Que prévoit la loi Spinetta en assurance construction ?

La loi Spinetta a instauré un régime destiné à mieux protéger le maître d’ouvrage et les propriétaires successifs lorsqu’un désordre grave affecte un ouvrage. Elle encadre les responsabilités des constructeurs — entreprises, architectes, maîtres d’œuvre et autres intervenants concernés — ainsi que les obligations d’assurance qui leur sont applicables.

Le système repose principalement sur deux assurances complémentaires :

  • L’assurance responsabilité civile décennale : souscrite avant l’ouverture du chantier par les constructeurs soumis à l’obligation d’assurance, elle couvre leur responsabilité pour les dommages relevant des articles 1792 et suivants du Code civil, dans les limites du contrat et de l’activité déclarée.
  • L’assurance dommages-ouvrage : souscrite par le maître d’ouvrage avant l’ouverture du chantier, elle préfinance la réparation des dommages de nature décennale sans attendre la détermination judiciaire des responsabilités, sous réserve des conditions et exclusions légales ou contractuelles.

Ce mécanisme dit « à double détente » permet d’abord l’indemnisation par l’assureur dommages-ouvrage, puis l’exercice des recours contre les constructeurs responsables et leurs assureurs. Le périmètre exact de l’obligation dépend toutefois de la nature de l’ouvrage, des travaux, de la qualité des intervenants et des éventuelles exclusions prévues par les textes.

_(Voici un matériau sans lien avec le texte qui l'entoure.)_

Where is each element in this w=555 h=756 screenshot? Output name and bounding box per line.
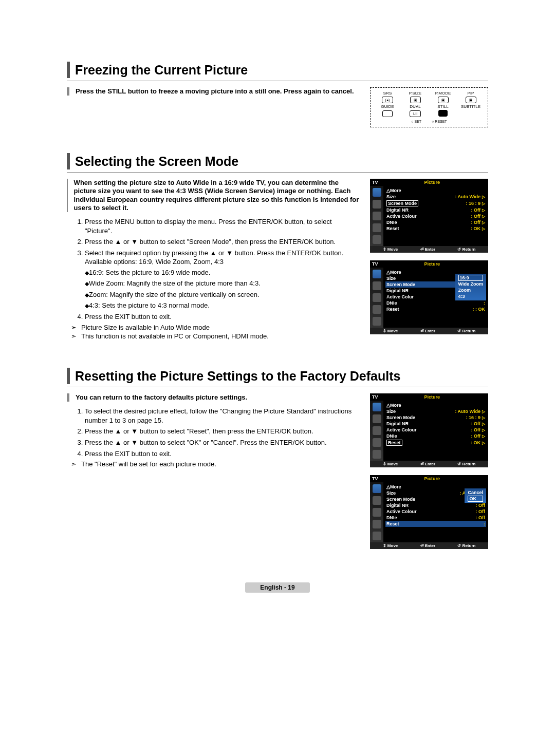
option-item: 16:9: Sets the picture to 16:9 wide mode… — [85, 268, 360, 277]
step-item: Press the ▲ or ▼ button to select "Reset… — [85, 427, 360, 436]
step-item: To select the desired picture effect, fo… — [85, 407, 360, 425]
option-item: Wide Zoom: Magnify the size of the pictu… — [85, 279, 360, 288]
note-text: This function is not available in PC or … — [81, 332, 269, 340]
header-bar-icon — [67, 368, 70, 384]
step-item: Press the EXIT button to exit. — [85, 449, 360, 459]
step-item: Press the ▲ or ▼ button to select "Scree… — [85, 237, 360, 247]
option-item: 4:3: Sets the picture to 4:3 normal mode… — [85, 301, 360, 310]
note-icon: ➣ — [71, 460, 81, 468]
note-text: The "Reset" will be set for each picture… — [81, 460, 216, 468]
page-footer: English - 19 — [245, 582, 310, 593]
step-item: Press the MENU button to display the men… — [85, 217, 360, 235]
remote-label: PIP — [468, 91, 474, 96]
section-title: Freezing the Current Picture — [75, 63, 248, 78]
header-bar-icon — [67, 153, 70, 169]
step-item: Press the EXIT button to exit. — [85, 312, 360, 322]
note-icon: ➣ — [71, 324, 81, 331]
option-item: Zoom: Magnify the size of the picture ve… — [85, 290, 360, 299]
remote-label: GUIDE — [381, 104, 394, 109]
header-bar-icon — [67, 62, 70, 78]
still-button-highlight — [438, 110, 448, 117]
section-freezing: Freezing the Current Picture Press the S… — [67, 62, 488, 127]
note-text: Picture Size is available in Auto Wide m… — [81, 324, 210, 331]
section-title: Resetting the Picture Settings to the Fa… — [75, 369, 400, 384]
osd-menu: TVPicture△MoreSize: Auto Wide ▷Screen Mo… — [370, 393, 488, 467]
osd-menu: TVPicture△MoreSize: Auto Wide ▷Screen Mo… — [370, 179, 488, 253]
step-item: Select the required option by pressing t… — [85, 249, 360, 310]
osd-menu: TVPicture△MoreSize: Auto WideScreen Mode… — [370, 475, 488, 549]
intro-text: Press the STILL button to freeze a movin… — [76, 87, 354, 96]
remote-label: DUAL — [410, 104, 420, 109]
remote-label: SRS — [383, 91, 392, 96]
step-list: To select the desired picture effect, fo… — [67, 407, 360, 458]
section-title: Selecting the Screen Mode — [75, 154, 238, 169]
step-list: Press the MENU button to display the men… — [67, 217, 360, 321]
intro-bar-icon — [67, 393, 69, 402]
intro-text: When setting the picture size to Auto Wi… — [74, 179, 360, 212]
remote-label: SUBTITLE — [461, 104, 480, 109]
section-screen-mode: Selecting the Screen Mode When setting t… — [67, 153, 488, 342]
remote-label: STILL — [437, 104, 448, 109]
intro-bar-icon — [67, 179, 68, 212]
osd-menu: TVPicture△MoreSize: Auto WideScreen Mode… — [370, 260, 488, 334]
note-icon: ➣ — [71, 332, 81, 340]
remote-label: P.SIZE — [409, 91, 421, 96]
step-item: Press the ▲ or ▼ button to select "OK" o… — [85, 438, 360, 447]
remote-diagram: SRS(●) P.SIZE▣ P.MODE▣ PIP▣ GUIDE DUALI-… — [370, 87, 488, 127]
section-reset: Resetting the Picture Settings to the Fa… — [67, 368, 488, 557]
intro-bar-icon — [67, 87, 69, 96]
intro-text: You can return to the factory defaults p… — [76, 393, 247, 402]
remote-label: P.MODE — [435, 91, 451, 96]
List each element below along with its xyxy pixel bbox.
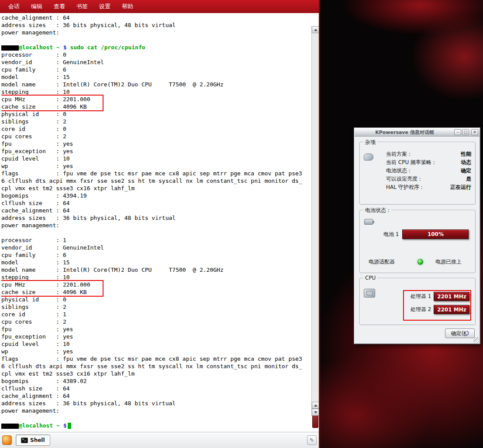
adapter-label: 电源适配器: [369, 258, 417, 266]
menu-bookmarks[interactable]: 书签: [71, 0, 93, 13]
terminal-line: core id : 1: [1, 311, 310, 318]
terminal-prompt-line: @localhost ~ $ sudo cat /proc/cpuinfo: [1, 44, 310, 51]
terminal-line: fpu_exception : yes: [1, 147, 310, 155]
terminal-line: processor : 0: [1, 51, 310, 58]
arrow-up-icon: [314, 404, 317, 407]
terminal-scrollbar[interactable]: [311, 26, 319, 416]
close-button[interactable]: [471, 129, 478, 135]
cpu-icon: [364, 289, 375, 298]
dialog-titlebar[interactable]: KPowersave 信息对话框: [355, 128, 480, 137]
terminal-line: cache size : 4096 KB: [1, 103, 103, 110]
terminal-line: cpu family : 6: [1, 251, 310, 259]
terminal-line: cpl vmx est tm2 ssse3 cx16 xtpr lahf_lm: [1, 185, 310, 192]
cpu-row-1: 处理器 1 2201 MHz: [411, 292, 469, 301]
misc-value-battery-state: 确定: [461, 167, 471, 174]
app-launcher-icon[interactable]: [2, 435, 12, 445]
redacted-username: [1, 424, 19, 429]
terminal-line: 6 clflush dts acpi mmx fxsr sse sse2 ss …: [1, 177, 310, 185]
ok-label-prefix: 确定(: [451, 330, 463, 336]
terminal-line: cpu cores : 2: [1, 318, 310, 325]
terminal-line: bogomips : 4394.19: [1, 192, 310, 199]
resize-grip-icon[interactable]: [473, 337, 479, 343]
terminal-highlight-annotation: cpu MHz : 2201.000cache size : 4096 KB: [1, 281, 103, 296]
terminal-line: cpu MHz : 2201.000: [1, 281, 103, 288]
terminal-line: cache_alignment : 64: [1, 14, 310, 21]
misc-row: 可以设定亮度： 是: [386, 175, 471, 183]
cpu-group-title: CPU: [363, 275, 377, 281]
scrollbar-up-button[interactable]: [312, 26, 319, 33]
terminal-line: address sizes : 36 bits physical, 48 bit…: [1, 214, 310, 222]
cpu1-frequency: 2201 MHz: [437, 294, 466, 300]
misc-label-scheme: 当前方案：: [386, 150, 412, 158]
terminal-prompt-line: @localhost ~ $: [1, 422, 310, 429]
terminal-text[interactable]: cache_alignment : 64address sizes : 36 b…: [1, 14, 310, 432]
misc-row: 当前方案： 性能: [386, 150, 471, 158]
menu-help[interactable]: 帮助: [116, 0, 139, 13]
terminal-line: clflush size : 64: [1, 199, 310, 207]
menu-session[interactable]: 会话: [3, 0, 25, 13]
arrow-down-icon: [314, 411, 317, 414]
terminal-line: [1, 229, 310, 236]
taskbar-shell-button[interactable]: Shell: [16, 434, 50, 446]
menu-edit[interactable]: 编辑: [25, 0, 48, 13]
arrow-up-icon: [314, 29, 317, 31]
adapter-status: 电源已接上: [435, 258, 462, 266]
cpu1-frequency-bar: 2201 MHz: [434, 292, 469, 301]
terminal-line: address sizes : 36 bits physical, 48 bit…: [1, 21, 310, 29]
terminal-line: model : 15: [1, 259, 310, 266]
terminal-line: bogomips : 4389.02: [1, 377, 310, 385]
terminal-line: core id : 0: [1, 125, 310, 133]
ok-button[interactable]: 确定(K): [445, 328, 475, 338]
taskbar-notes-icon[interactable]: [307, 435, 317, 445]
terminal-highlight-annotation: cpu MHz : 2201.000cache size : 4096 KB: [1, 96, 103, 110]
misc-row: 当前 CPU 频率策略： 动态: [386, 158, 471, 167]
misc-label-hal: HAL 守护程序：: [386, 184, 424, 191]
terminal-line: flags : fpu vme de pse tsc msr pae mce c…: [1, 355, 310, 363]
misc-group-title: 杂项: [363, 139, 377, 146]
powersave-icon: [364, 154, 373, 161]
screen: 会话 编辑 查看 书签 设置 帮助 cache_alignment : 64ad…: [0, 0, 483, 448]
battery-progressbar: 100%: [402, 229, 469, 239]
terminal-line: fpu : yes: [1, 140, 310, 147]
menu-view[interactable]: 查看: [48, 0, 71, 13]
terminal-line: clflush size : 64: [1, 385, 310, 392]
cpu2-label: 处理器 2: [411, 306, 431, 313]
cpu2-frequency-bar: 2201 MHz: [434, 305, 469, 314]
minimize-button[interactable]: [454, 129, 461, 135]
terminal-line: wp : yes: [1, 162, 310, 170]
terminal-line: siblings : 2: [1, 303, 310, 311]
terminal-line: cpu family : 6: [1, 66, 310, 73]
terminal-line: cpu MHz : 2201.000: [1, 96, 103, 103]
terminal-line: processor : 1: [1, 236, 310, 244]
desktop-wallpaper: KPowersave 信息对话框 杂项 当前方案： 性能 当前 CPU 频率策略…: [320, 0, 483, 448]
misc-label-battery-state: 电池状态：: [386, 167, 412, 174]
terminal-line: stepping : 10: [1, 88, 310, 96]
terminal-line: [1, 36, 310, 44]
scrollbar-down-button[interactable]: [312, 409, 319, 416]
scrollbar-up-button-2[interactable]: [312, 402, 319, 409]
misc-value-cpu-policy: 动态: [461, 159, 471, 166]
terminal-cursor: [68, 423, 71, 429]
terminal-line: flags : fpu vme de pse tsc msr pae mce c…: [1, 170, 310, 177]
misc-group: 杂项 当前方案： 性能 当前 CPU 频率策略： 动态 电池状态： 确定: [359, 142, 476, 205]
terminal-line: fpu_exception : yes: [1, 333, 310, 340]
menu-settings[interactable]: 设置: [93, 0, 116, 13]
cpu-row-2: 处理器 2 2201 MHz: [411, 305, 469, 314]
taskbar: Shell: [0, 432, 319, 448]
misc-value-brightness: 是: [466, 175, 471, 183]
terminal-line: vendor_id : GenuineIntel: [1, 58, 310, 66]
battery-percent: 100%: [428, 231, 444, 237]
terminal-viewport: cache_alignment : 64address sizes : 36 b…: [0, 13, 319, 432]
adapter-row: 电源适配器 电源已接上: [369, 258, 471, 266]
dialog-title: KPowersave 信息对话框: [356, 129, 453, 136]
cpu-group: CPU 处理器 1 2201 MHz 处理器 2 2201 MHz: [359, 278, 476, 325]
misc-value-scheme: 性能: [461, 150, 471, 158]
terminal-line: vendor_id : GenuineIntel: [1, 244, 310, 251]
adapter-led-icon: [417, 259, 423, 265]
maximize-button[interactable]: [462, 129, 469, 135]
cpu1-label: 处理器 1: [411, 293, 431, 300]
terminal-menubar: 会话 编辑 查看 书签 设置 帮助: [0, 0, 319, 13]
terminal-line: power management:: [1, 29, 310, 36]
battery-group-title: 电池状态 :: [363, 207, 391, 214]
terminal-line: physical id : 0: [1, 296, 310, 303]
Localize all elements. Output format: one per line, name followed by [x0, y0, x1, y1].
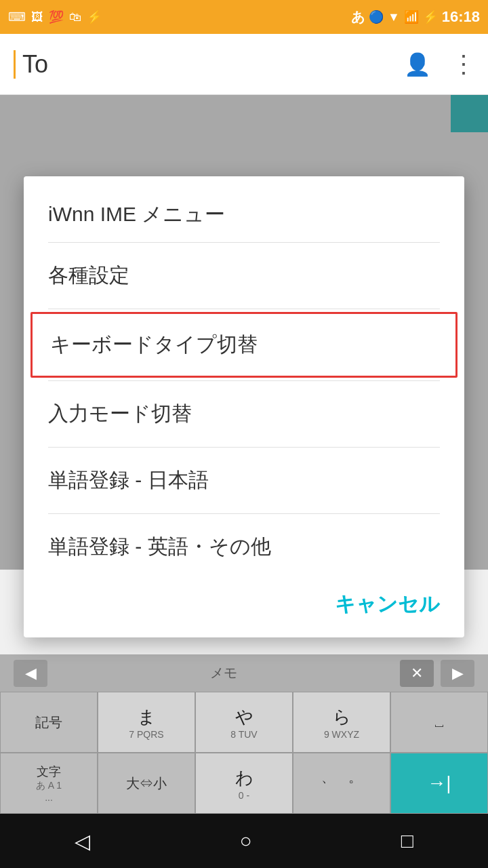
dialog-title: iWnn IME メニュー	[24, 176, 464, 242]
battery-icon: ⚡	[423, 9, 438, 24]
navigation-bar: ◁ ○ □	[0, 814, 488, 868]
cancel-button[interactable]: キャンセル	[335, 591, 440, 618]
bluetooth-icon: 🔵	[369, 9, 384, 24]
usb-status-icon: ⚡	[87, 9, 102, 24]
key-ra[interactable]: ら 9 WXYZ	[293, 692, 390, 753]
wifi-icon: ▼	[388, 10, 400, 24]
key-punct[interactable]: 、 。	[293, 753, 390, 814]
x-close-btn[interactable]: ✕	[400, 660, 434, 687]
menu-item-keyboard-switch[interactable]: キーボードタイプ切替	[33, 314, 455, 376]
recent-button[interactable]: □	[401, 829, 413, 852]
left-arrow-btn[interactable]: ◀	[14, 660, 47, 687]
to-field[interactable]: To	[14, 50, 404, 79]
app-bar-actions: 👤 ⋮	[404, 50, 474, 79]
keyboard-status-icon: ⌨	[8, 9, 26, 24]
profile-icon[interactable]: 👤	[404, 52, 431, 77]
home-button[interactable]: ○	[239, 829, 251, 852]
signal-icon: 📶	[404, 9, 419, 24]
badge-status-icon: 💯	[49, 9, 64, 24]
key-enter[interactable]: →|	[390, 753, 488, 814]
app-bar: To 👤 ⋮	[0, 34, 488, 95]
status-left-icons: ⌨ 🖼 💯 🛍 ⚡	[8, 9, 102, 24]
keyboard-row-1: 記号 ま 7 PQRS や 8 TUV ら 9 WXYZ ⎵	[0, 692, 488, 753]
back-button[interactable]: ◁	[75, 829, 90, 853]
photo-status-icon: 🖼	[31, 10, 43, 24]
keyboard-row-2: 文字 あ A 1 ... 大⇔小 わ 0 - 、 。 →|	[0, 753, 488, 814]
menu-item-word-reg-en[interactable]: 単語登録 - 英語・その他	[24, 514, 464, 580]
ime-menu-dialog: iWnn IME メニュー 各種設定 キーボードタイプ切替 入力モード切替 単語…	[24, 176, 464, 637]
keyboard-nav-row: ◀ メモ ✕ ▶	[0, 654, 488, 692]
divider-2	[48, 309, 440, 309]
key-case[interactable]: 大⇔小	[98, 753, 195, 814]
menu-item-input-mode[interactable]: 入力モード切替	[24, 381, 464, 447]
status-time: 16:18	[442, 8, 480, 26]
menu-item-settings[interactable]: 各種設定	[24, 243, 464, 309]
key-moji[interactable]: 文字 あ A 1 ...	[0, 753, 98, 814]
status-bar: ⌨ 🖼 💯 🛍 ⚡ あ 🔵 ▼ 📶 ⚡ 16:18	[0, 0, 488, 34]
more-options-icon[interactable]: ⋮	[451, 50, 474, 79]
shop-status-icon: 🛍	[69, 10, 81, 24]
right-arrow-btn[interactable]: ▶	[441, 660, 474, 687]
ime-icon: あ	[351, 8, 365, 26]
key-ma[interactable]: ま 7 PQRS	[98, 692, 195, 753]
key-wa[interactable]: わ 0 -	[195, 753, 293, 814]
key-ya[interactable]: や 8 TUV	[195, 692, 293, 753]
keyboard-label: メモ	[210, 664, 237, 682]
status-right-icons: あ 🔵 ▼ 📶 ⚡ 16:18	[351, 8, 480, 26]
menu-item-word-reg-jp[interactable]: 単語登録 - 日本語	[24, 448, 464, 513]
dialog-overlay: iWnn IME メニュー 各種設定 キーボードタイプ切替 入力モード切替 単語…	[0, 95, 488, 570]
key-space[interactable]: ⎵	[390, 692, 488, 753]
dialog-cancel-row: キャンセル	[24, 580, 464, 637]
key-symbols[interactable]: 記号	[0, 692, 98, 753]
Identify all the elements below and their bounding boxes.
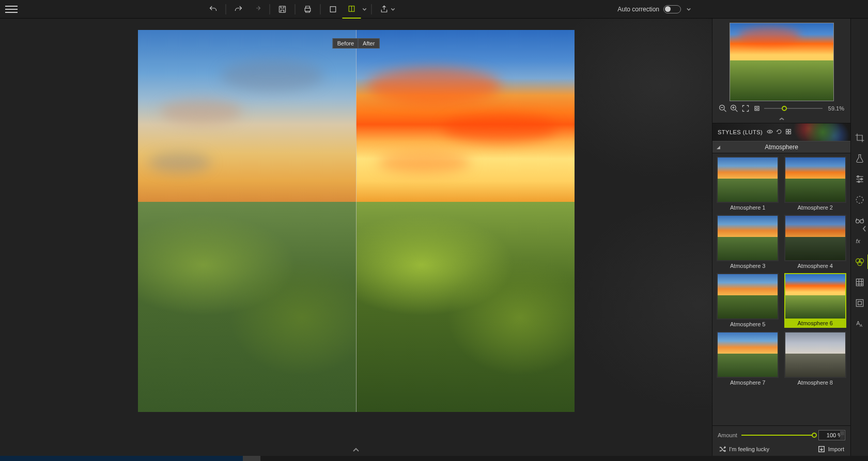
expand-filmstrip-button[interactable] [352, 446, 360, 455]
separator [320, 4, 321, 14]
share-button[interactable] [375, 0, 394, 19]
collapse-navigator-button[interactable] [712, 116, 850, 123]
redo-step-button[interactable] [248, 0, 267, 19]
amount-value-input[interactable]: 100 % [818, 430, 845, 440]
feeling-lucky-button[interactable]: I'm feeling lucky [719, 446, 769, 453]
separator [270, 4, 270, 14]
compare-divider[interactable] [356, 30, 357, 412]
after-chip: After [358, 38, 379, 49]
svg-text:fx: fx [856, 238, 860, 244]
single-view-button[interactable] [324, 0, 343, 19]
reset-icon[interactable] [776, 129, 782, 136]
preset-label: Atmosphere 2 [798, 203, 833, 212]
sidebar-footer: Amount 100 % I'm feeling lucky Import [712, 425, 850, 456]
status-bar [0, 456, 868, 461]
compare-view-button[interactable] [343, 0, 361, 19]
preset-8[interactable]: Atmosphere 8 [783, 331, 848, 387]
before-image [138, 30, 357, 412]
preset-label: Atmosphere 6 [784, 319, 846, 328]
preset-scroll-area[interactable]: Atmosphere 1Atmosphere 2Atmosphere 3Atmo… [712, 153, 850, 425]
top-toolbar: Auto correction [0, 0, 868, 19]
glasses-tool[interactable] [854, 215, 865, 226]
print-button[interactable] [299, 0, 317, 19]
svg-rect-17 [786, 132, 788, 134]
svg-line-9 [735, 109, 737, 112]
svg-rect-16 [789, 130, 791, 132]
grid-icon[interactable] [785, 129, 792, 136]
preset-5[interactable]: Atmosphere 5 [716, 273, 780, 328]
styles-header-icons [767, 129, 792, 136]
separator [371, 4, 372, 14]
preset-3[interactable]: Atmosphere 3 [716, 215, 780, 270]
svg-point-14 [769, 131, 771, 133]
svg-rect-0 [280, 6, 286, 12]
before-chip: Before [333, 38, 358, 49]
preset-1[interactable]: Atmosphere 1 [716, 156, 780, 212]
preset-label: Atmosphere 5 [730, 320, 765, 328]
svg-rect-15 [786, 130, 788, 132]
svg-rect-2 [330, 6, 336, 12]
sliders-tool[interactable] [854, 173, 865, 185]
preset-2[interactable]: Atmosphere 2 [783, 156, 848, 212]
frame-tool[interactable] [854, 297, 865, 309]
amount-slider[interactable] [741, 435, 814, 436]
preset-label: Atmosphere 1 [730, 203, 765, 212]
canvas-area: Before After [0, 19, 712, 456]
separator [295, 4, 296, 14]
preset-label: Atmosphere 4 [798, 261, 833, 270]
auto-correction-label: Auto correction [617, 6, 659, 13]
preset-7[interactable]: Atmosphere 7 [716, 331, 780, 387]
import-icon [818, 446, 825, 453]
svg-rect-33 [856, 279, 863, 285]
before-after-labels: Before After [333, 38, 380, 49]
svg-point-13 [756, 107, 758, 109]
menu-button[interactable] [5, 3, 18, 15]
after-image [356, 30, 575, 412]
svg-rect-39 [858, 301, 861, 305]
zoom-fit-button[interactable] [741, 104, 750, 113]
fx-tool[interactable]: fx [854, 235, 865, 247]
navigator-thumbnail[interactable] [730, 23, 834, 101]
amount-label: Amount [718, 432, 737, 438]
svg-rect-18 [789, 132, 791, 134]
zoom-slider[interactable] [764, 108, 823, 109]
view-mode-dropdown[interactable] [361, 0, 368, 19]
undo-button[interactable] [204, 0, 223, 19]
collapse-triangle-icon: ◢ [717, 145, 720, 150]
auto-correction-group: Auto correction [617, 0, 692, 19]
svg-rect-38 [856, 299, 863, 306]
right-sidebar: 59.1% STYLES (LUTS) ◢ Atmosphere Atmosph… [712, 19, 850, 456]
text-tool[interactable]: AA [854, 318, 865, 329]
svg-text:A: A [860, 323, 862, 328]
zoom-hand-button[interactable] [753, 104, 761, 113]
styles-panel-header[interactable]: STYLES (LUTS) [712, 123, 850, 141]
eye-icon[interactable] [767, 129, 773, 136]
compare-image[interactable] [138, 30, 575, 412]
svg-rect-12 [755, 106, 759, 110]
auto-correction-dropdown[interactable] [685, 0, 692, 19]
preset-6[interactable]: Atmosphere 6 [783, 273, 848, 328]
color-wheel-tool[interactable] [854, 256, 865, 267]
shuffle-icon [719, 446, 726, 453]
preset-category-label: Atmosphere [765, 144, 798, 151]
crop-tool[interactable] [854, 132, 865, 144]
preset-grid: Atmosphere 1Atmosphere 2Atmosphere 3Atmo… [716, 156, 847, 387]
mask-tool[interactable] [854, 194, 865, 205]
preset-4[interactable]: Atmosphere 4 [783, 215, 848, 270]
zoom-in-button[interactable] [730, 104, 738, 113]
tool-strip: fx AA [850, 19, 868, 456]
preset-category-header[interactable]: ◢ Atmosphere [712, 141, 850, 153]
lab-tool[interactable] [854, 153, 865, 164]
import-button[interactable]: Import [818, 446, 844, 453]
preset-label: Atmosphere 8 [798, 378, 833, 387]
preset-label: Atmosphere 7 [730, 378, 765, 387]
zoom-out-button[interactable] [719, 104, 727, 113]
expand-toolstrip-button[interactable] [862, 225, 867, 234]
redo-button[interactable] [229, 0, 248, 19]
save-button[interactable] [273, 0, 292, 19]
zoom-controls: 59.1% [717, 104, 846, 113]
auto-correction-toggle[interactable] [663, 5, 681, 13]
zoom-percent: 59.1% [826, 105, 844, 112]
navigator-panel: 59.1% [712, 19, 850, 116]
texture-tool[interactable] [854, 277, 865, 288]
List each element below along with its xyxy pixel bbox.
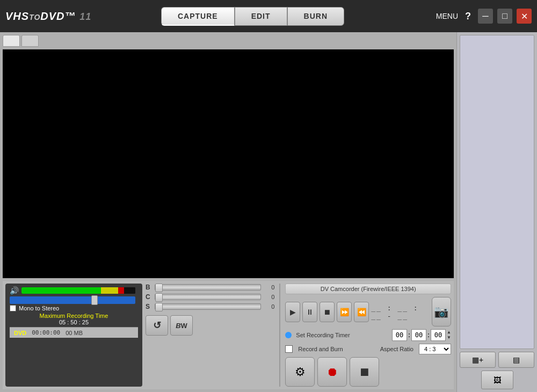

Une responsabilité de plein droit des constructeurs

L’article 1792 du Code civil pose une responsabilité de plein droit du constructeur envers le maître ou l’acquéreur de l’ouvrage. Lorsqu’un dommage répond aux critères de la responsabilité décennale, la victime n’a pas à démontrer une faute du constructeur. Celui-ci peut néanmoins s’exonérer s’il prouve que le dommage provient d’une cause étrangère.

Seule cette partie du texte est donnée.